* What the exercise asks *
An exact copy of the records is needed; please leave the images out.

------ Information given

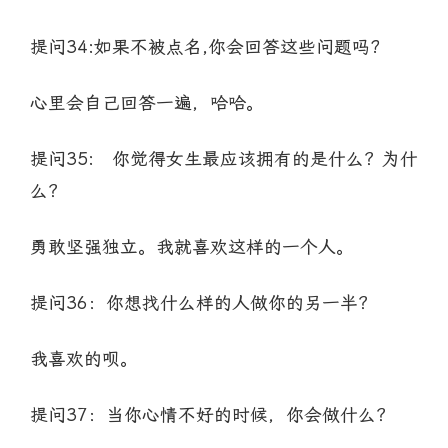
提问34:如果不被点名,你会回答这些问题吗?
心里会自己回答一遍，哈哈。
提问35: 你觉得女生最应该拥有的是什么？为什
么？
勇敢坚强独立。我就喜欢这样的一个人。
提问36：你想找什么样的人做你的另一半？
我喜欢的呗。
提问37：当你心情不好的时候，你会做什么？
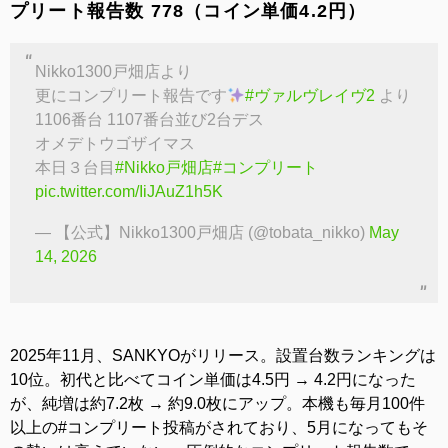
プリート報告数 778（コイン単価4.2円）
Nikko1300戸畑店より
更にコンプリート報告です
#ヴァルヴレイヴ2
より
1106番台 1107番台並び2台デス
オメデトウゴザイマス
本日３台目
#Nikko戸畑店
#コンプリート
pic.twitter.com/IiJAuZ1h5K
— 【公式】Nikko1300戸畑店 (@tobata_nikko)
May
14, 2026
2025年11月、SANKYOがリリース。設置台数ランキングは
10位。初代と比べてコイン単価は4.5円 → 4.2円になった
が、純増は約7.2枚 → 約9.0枚にアップ。本機も毎月100件
以上の#コンプリート投稿がされており、5月になってもそ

------------

* Output for this task *
提问34:如果不被点名,你会回答这些问题吗?
心里会自己回答一遍，哈哈。
提问35: 你觉得女生最应该拥有的是什么？为什
么？
勇敢坚强独立。我就喜欢这样的一个人。
提问36：你想找什么样的人做你的另一半？
我喜欢的呗。
提问37：当你心情不好的时候，你会做什么？
プリート報告数 778（コイン単価4.2円）
Nikko1300戸畑店より
更にコンプリート報告です
#ヴァルヴレイヴ2
より
1106番台 1107番台並び2台デス
オメデトウゴザイマス
本日３台目
#Nikko戸畑店
#コンプリート
pic.twitter.com/IiJAuZ1h5K
— 【公式】Nikko1300戸畑店 (@tobata_nikko)
May
14, 2026
2025年11月、SANKYOがリリース。設置台数ランキングは
10位。初代と比べてコイン単価は4.5円 → 4.2円になった
が、純増は約7.2枚 → 約9.0枚にアップ。本機も毎月100件
以上の#コンプリート投稿がされており、5月になってもそ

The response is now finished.